-------- INFORMATION GIVEN --------

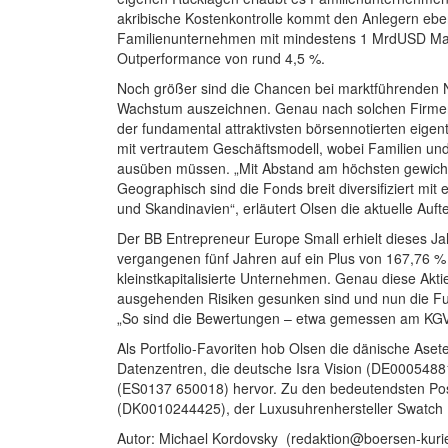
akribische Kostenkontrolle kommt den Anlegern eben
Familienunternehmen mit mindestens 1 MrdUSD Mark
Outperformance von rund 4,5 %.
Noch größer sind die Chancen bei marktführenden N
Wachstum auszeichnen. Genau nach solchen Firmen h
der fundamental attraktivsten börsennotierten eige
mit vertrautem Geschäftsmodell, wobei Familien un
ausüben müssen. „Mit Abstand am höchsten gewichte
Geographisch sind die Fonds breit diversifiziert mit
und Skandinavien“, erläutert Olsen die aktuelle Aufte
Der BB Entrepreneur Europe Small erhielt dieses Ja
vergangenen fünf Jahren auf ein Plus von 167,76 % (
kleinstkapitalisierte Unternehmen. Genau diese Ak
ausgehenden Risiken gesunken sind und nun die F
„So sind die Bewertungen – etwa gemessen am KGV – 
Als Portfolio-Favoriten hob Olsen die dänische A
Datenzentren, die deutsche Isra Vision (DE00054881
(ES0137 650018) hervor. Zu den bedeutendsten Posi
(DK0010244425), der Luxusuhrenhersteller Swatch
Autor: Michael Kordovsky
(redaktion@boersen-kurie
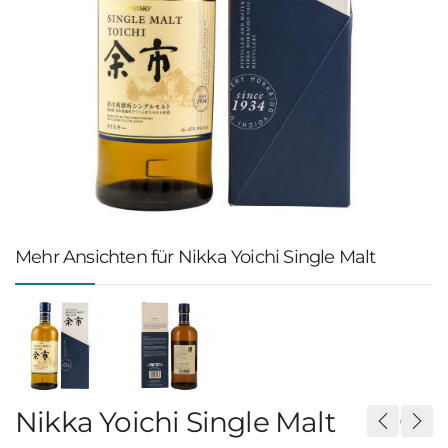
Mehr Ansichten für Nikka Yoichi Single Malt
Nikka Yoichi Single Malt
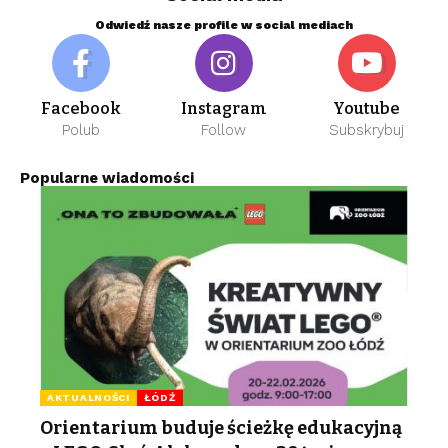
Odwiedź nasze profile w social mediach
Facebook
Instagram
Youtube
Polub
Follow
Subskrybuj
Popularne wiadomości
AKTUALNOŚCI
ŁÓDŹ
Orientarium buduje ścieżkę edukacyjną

--------
-------- INFORMATION GIVEN --------

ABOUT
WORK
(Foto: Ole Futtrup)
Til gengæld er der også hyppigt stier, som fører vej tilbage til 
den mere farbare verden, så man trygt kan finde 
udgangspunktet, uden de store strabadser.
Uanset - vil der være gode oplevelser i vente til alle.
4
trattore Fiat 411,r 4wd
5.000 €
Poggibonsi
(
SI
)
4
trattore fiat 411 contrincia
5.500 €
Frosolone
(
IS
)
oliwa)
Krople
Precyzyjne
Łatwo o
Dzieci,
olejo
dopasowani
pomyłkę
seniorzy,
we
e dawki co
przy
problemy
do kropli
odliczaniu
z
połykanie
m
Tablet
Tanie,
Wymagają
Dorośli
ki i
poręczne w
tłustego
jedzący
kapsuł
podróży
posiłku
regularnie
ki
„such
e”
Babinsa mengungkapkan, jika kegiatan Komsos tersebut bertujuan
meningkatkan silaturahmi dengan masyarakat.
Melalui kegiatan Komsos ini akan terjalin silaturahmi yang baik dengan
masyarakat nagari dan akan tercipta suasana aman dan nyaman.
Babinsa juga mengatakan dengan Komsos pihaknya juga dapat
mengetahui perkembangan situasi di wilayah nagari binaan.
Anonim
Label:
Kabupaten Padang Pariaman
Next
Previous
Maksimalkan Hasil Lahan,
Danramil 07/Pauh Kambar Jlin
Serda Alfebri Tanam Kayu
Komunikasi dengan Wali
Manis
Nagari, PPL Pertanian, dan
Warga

--------
-------- INFORMATION GIVEN --------

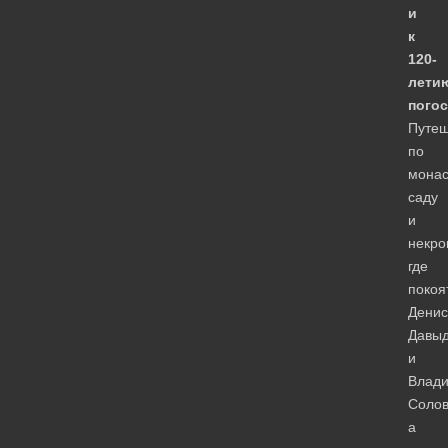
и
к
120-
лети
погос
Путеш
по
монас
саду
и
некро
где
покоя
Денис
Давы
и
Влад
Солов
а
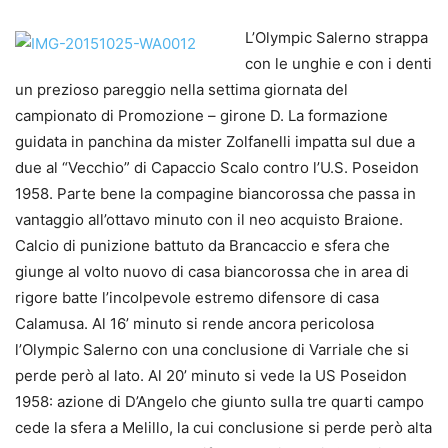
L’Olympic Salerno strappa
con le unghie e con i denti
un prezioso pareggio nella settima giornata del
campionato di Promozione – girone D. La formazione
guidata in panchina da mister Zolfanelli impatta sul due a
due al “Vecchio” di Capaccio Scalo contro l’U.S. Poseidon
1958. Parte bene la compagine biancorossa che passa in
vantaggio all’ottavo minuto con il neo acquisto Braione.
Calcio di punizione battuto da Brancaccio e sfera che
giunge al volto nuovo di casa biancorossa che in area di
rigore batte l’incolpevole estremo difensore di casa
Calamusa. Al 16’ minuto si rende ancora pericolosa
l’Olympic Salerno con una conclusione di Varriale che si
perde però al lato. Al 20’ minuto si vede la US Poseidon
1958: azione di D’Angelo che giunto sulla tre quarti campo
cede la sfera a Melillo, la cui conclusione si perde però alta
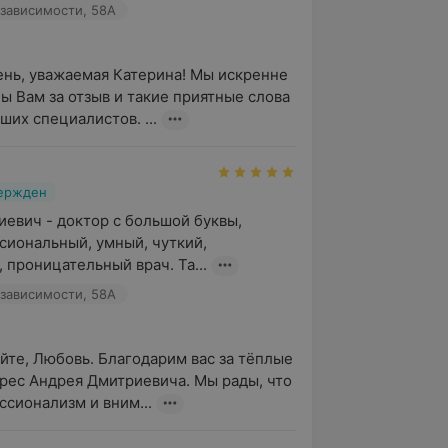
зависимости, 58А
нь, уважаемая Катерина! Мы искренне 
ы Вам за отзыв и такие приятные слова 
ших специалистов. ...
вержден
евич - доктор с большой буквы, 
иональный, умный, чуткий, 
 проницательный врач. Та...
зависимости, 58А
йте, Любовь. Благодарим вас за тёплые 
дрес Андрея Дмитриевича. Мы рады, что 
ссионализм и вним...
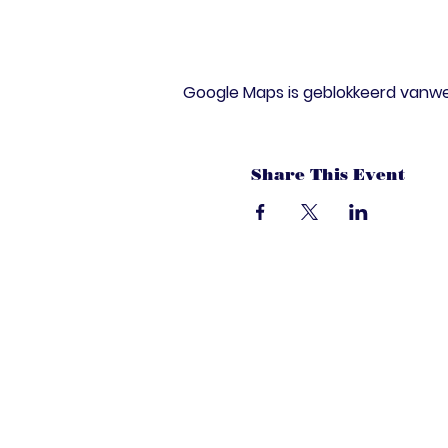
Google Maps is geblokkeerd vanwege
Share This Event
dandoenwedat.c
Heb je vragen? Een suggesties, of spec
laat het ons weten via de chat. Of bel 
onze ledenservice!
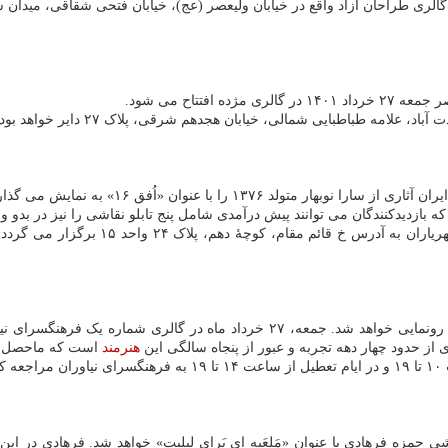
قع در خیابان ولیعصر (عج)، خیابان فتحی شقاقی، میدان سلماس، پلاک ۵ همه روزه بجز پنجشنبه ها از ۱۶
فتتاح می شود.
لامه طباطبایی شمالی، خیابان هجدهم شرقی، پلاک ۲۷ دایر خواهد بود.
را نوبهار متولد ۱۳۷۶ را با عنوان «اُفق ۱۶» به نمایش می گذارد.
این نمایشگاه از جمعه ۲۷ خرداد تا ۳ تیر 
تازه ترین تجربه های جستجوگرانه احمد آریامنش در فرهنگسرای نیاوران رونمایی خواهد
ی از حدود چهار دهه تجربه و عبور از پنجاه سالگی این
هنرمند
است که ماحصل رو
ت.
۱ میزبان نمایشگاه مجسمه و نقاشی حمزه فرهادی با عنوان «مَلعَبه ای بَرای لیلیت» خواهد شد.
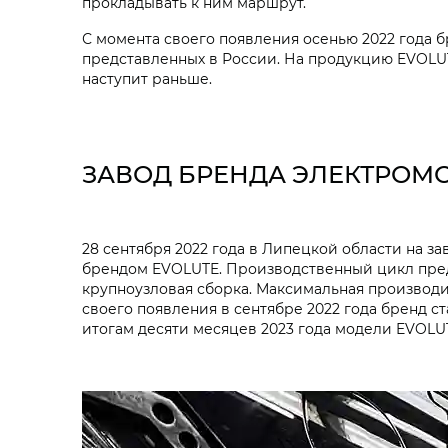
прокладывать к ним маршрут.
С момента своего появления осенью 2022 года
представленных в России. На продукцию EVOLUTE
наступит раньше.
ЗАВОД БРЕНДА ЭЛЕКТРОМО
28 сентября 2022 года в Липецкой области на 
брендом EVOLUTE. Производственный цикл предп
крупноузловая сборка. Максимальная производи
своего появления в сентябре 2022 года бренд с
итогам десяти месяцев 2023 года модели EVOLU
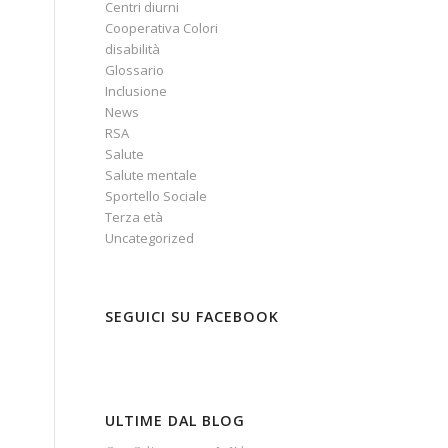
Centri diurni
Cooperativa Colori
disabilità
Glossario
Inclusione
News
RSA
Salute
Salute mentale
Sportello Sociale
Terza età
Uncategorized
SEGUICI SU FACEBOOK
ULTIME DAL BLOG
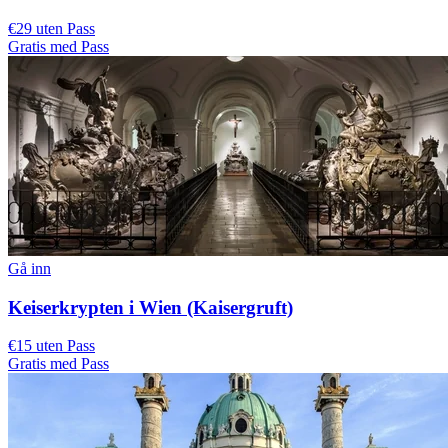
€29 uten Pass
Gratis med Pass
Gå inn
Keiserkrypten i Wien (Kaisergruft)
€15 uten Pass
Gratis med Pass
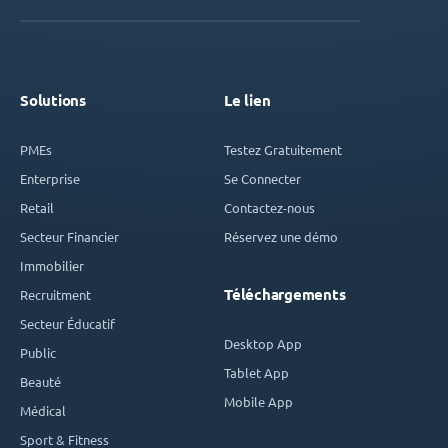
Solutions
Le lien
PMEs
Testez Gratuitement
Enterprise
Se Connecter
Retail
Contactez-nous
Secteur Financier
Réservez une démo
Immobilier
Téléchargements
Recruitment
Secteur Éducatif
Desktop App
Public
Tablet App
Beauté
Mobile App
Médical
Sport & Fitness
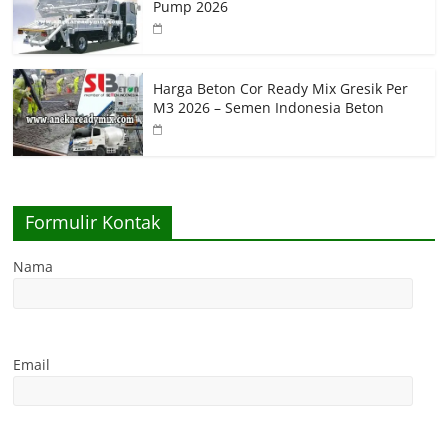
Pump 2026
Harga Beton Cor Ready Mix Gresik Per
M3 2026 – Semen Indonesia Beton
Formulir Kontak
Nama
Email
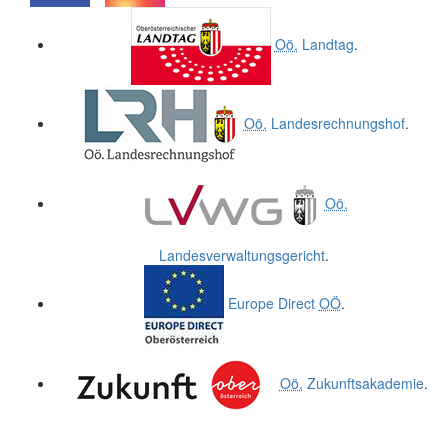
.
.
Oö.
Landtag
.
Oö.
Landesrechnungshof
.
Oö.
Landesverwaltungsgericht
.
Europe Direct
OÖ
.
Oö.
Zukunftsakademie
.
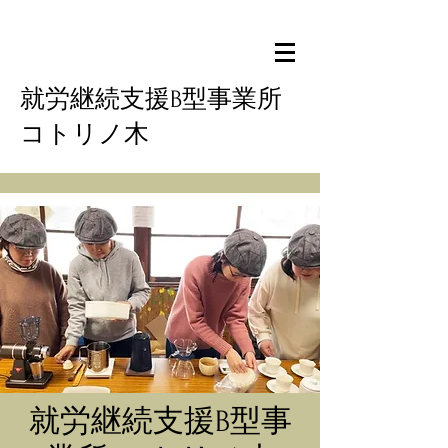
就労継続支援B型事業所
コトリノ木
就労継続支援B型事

--------

• TASK OBJECTIVE:
All lines above that hold the string "تجربه" should be copied.

• OUTPUT BELOW:
تازه ترین تجربه های جستجوگرانه احمد آریامنش در فرهنگسرای نیاوران رونمایی خواهد
ی از حدود چهار دهه تجربه و عبور از پنجاه سالگی این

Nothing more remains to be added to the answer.